Behindert sein oder behindert werden? Eine Frage, die sich mir momentan immer häufiger aufdrängt. Egal, was ich mache, alles wird in irgendeiner Weise immer mit meiner Behinderung in Verbindung gebracht und gerechtfertigt. Gerade in der Schule fällt mir das ziemlich häufig auf. Klar, ich unterscheide mich von anderen Schülern. Um diese Tatsache festzustellen, bedarf es nur eines kurzen Blickes in meine Richtung. Allerdings nicht nur in dem Punkt, dass ich die meiste Zeit des Tages vier Räder unterm Hintern habe und für Dinge, die für andere Menschen alltäglich sind, ungefähr doppelt so viel Kraft und Zeit benötige.

Nein! Auch auf anderer Ebene bin ich komplett anders. Während sich meine Mitschüler während der Stunde um ihre abgebrochenen Fingernägel, eine nicht sitzende Frisur oder die optimale Länge ihrer Augenbrauen kümmern, versuche ich, mich auf den Unterrichtsstoff zu konzentrieren, um ein gutes Abitur abzulegen.

Doch in einer Gesellschaft, in der gute Noten auf das Vorhandensein einer Behinderung und den damit verbundenen Behindi-Bonus zurückgeführt werden, ist das manchmal alles andere als einfach.

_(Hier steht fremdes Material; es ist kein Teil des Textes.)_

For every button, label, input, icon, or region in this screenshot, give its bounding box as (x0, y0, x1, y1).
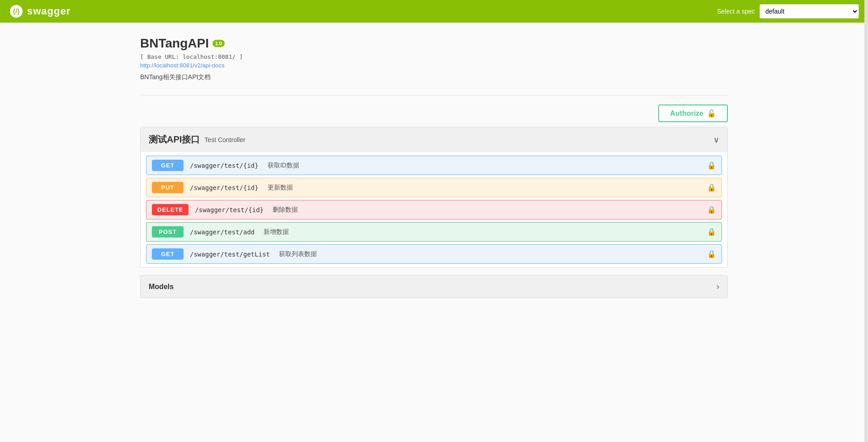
api-title: BNTangAPI (140, 36, 209, 51)
models-section: Models › (140, 275, 728, 298)
lock-open-icon: 🔓 (707, 109, 716, 118)
endpoint-row[interactable]: GET /swagger/test/{id} 获取ID数据 🔒 (146, 156, 722, 175)
authorize-button[interactable]: Authorize 🔓 (658, 105, 728, 122)
api-docs-link[interactable]: http://localhost:8081/v2/api-docs (140, 62, 728, 69)
endpoints-list: GET /swagger/test/{id} 获取ID数据 🔒 PUT /swa… (141, 152, 727, 267)
method-badge-post: POST (152, 226, 184, 238)
endpoint-path: /swagger/test/{id} (195, 206, 264, 214)
models-header[interactable]: Models › (141, 276, 727, 298)
controller-title: 测试API接口 Test Controller (149, 133, 245, 146)
base-url: [ Base URL: localhost:8081/ ] (140, 53, 728, 60)
endpoint-description: 新增数据 (264, 228, 289, 236)
models-title: Models (149, 283, 174, 291)
endpoint-left: DELETE /swagger/test/{id} 删除数据 (152, 204, 298, 215)
controller-header[interactable]: 测试API接口 Test Controller ∨ (141, 127, 727, 152)
method-badge-put: PUT (152, 182, 184, 193)
endpoint-row[interactable]: POST /swagger/test/add 新增数据 🔒 (146, 222, 722, 242)
endpoint-left: POST /swagger/test/add 新增数据 (152, 226, 289, 238)
endpoint-description: 更新数据 (268, 184, 293, 192)
authorize-label: Authorize (670, 109, 703, 118)
method-badge-get: GET (152, 160, 184, 171)
endpoint-row[interactable]: GET /swagger/test/getList 获取列表数据 🔒 (146, 244, 722, 264)
endpoint-description: 删除数据 (273, 206, 298, 214)
version-badge: 1.0 (212, 40, 225, 47)
chevron-down-icon: ∨ (713, 135, 719, 145)
endpoint-path: /swagger/test/{id} (190, 184, 259, 191)
endpoint-path: /swagger/test/{id} (190, 162, 259, 169)
lock-icon: 🔒 (707, 205, 716, 214)
lock-icon: 🔒 (707, 161, 716, 170)
endpoint-description: 获取ID数据 (268, 162, 299, 170)
endpoint-description: 获取列表数据 (279, 250, 317, 258)
brand-title: swagger (27, 5, 71, 17)
spec-selector-area: Select a spec default (717, 4, 859, 19)
api-info: BNTangAPI 1.0 [ Base URL: localhost:8081… (140, 36, 728, 81)
endpoint-path: /swagger/test/add (190, 228, 255, 236)
spec-label: Select a spec (717, 8, 755, 15)
endpoint-path: /swagger/test/getList (190, 251, 270, 258)
spec-select[interactable]: default (760, 4, 859, 19)
scrollbar[interactable] (864, 0, 868, 442)
svg-text:{/}: {/} (13, 8, 20, 15)
endpoint-left: PUT /swagger/test/{id} 更新数据 (152, 182, 293, 193)
endpoint-left: GET /swagger/test/{id} 获取ID数据 (152, 160, 299, 171)
endpoint-row[interactable]: PUT /swagger/test/{id} 更新数据 🔒 (146, 178, 722, 197)
lock-icon: 🔒 (707, 228, 716, 236)
controller-section: 测试API接口 Test Controller ∨ GET /swagger/t… (140, 127, 728, 268)
lock-icon: 🔒 (707, 183, 716, 192)
api-description: BNTang相关接口API文档 (140, 73, 728, 81)
navbar: {/} swagger Select a spec default (0, 0, 868, 23)
brand: {/} swagger (9, 4, 71, 19)
swagger-logo-icon: {/} (9, 4, 24, 19)
endpoint-left: GET /swagger/test/getList 获取列表数据 (152, 248, 317, 260)
controller-subtitle: Test Controller (204, 136, 245, 143)
endpoint-row[interactable]: DELETE /swagger/test/{id} 删除数据 🔒 (146, 200, 722, 219)
chevron-right-icon: › (717, 282, 719, 291)
controller-name: 测试API接口 (149, 133, 200, 146)
api-title-row: BNTangAPI 1.0 (140, 36, 728, 51)
authorize-area: Authorize 🔓 (140, 95, 728, 122)
method-badge-get: GET (152, 248, 184, 260)
main-content: BNTangAPI 1.0 [ Base URL: localhost:8081… (131, 23, 737, 312)
lock-icon: 🔒 (707, 250, 716, 258)
method-badge-delete: DELETE (152, 204, 189, 215)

Ich sitze jetzt seit über 20 Jahren im Rollstuhl, mein ganzes Leben also. Eine lange Zeit, in der sich viele positive und lustige, aber auch einige dramatische Situationen ereignet haben. In diesem Buch erzähle ich eben von diesen Ereignissen aus der etwas anderen Perspektive, meiner Perspektive. Es ist mir ein sehr großes Anliegen, dabei zu zeigen, dass auch ein Leben im Rollstuhl verdammt nochmal wahnsinnig lebenswert, lustig und aufregend sein kann. Ein Leben im Rollstuhl ist keinesfalls gleichbedeutend mit dem Ende der Welt.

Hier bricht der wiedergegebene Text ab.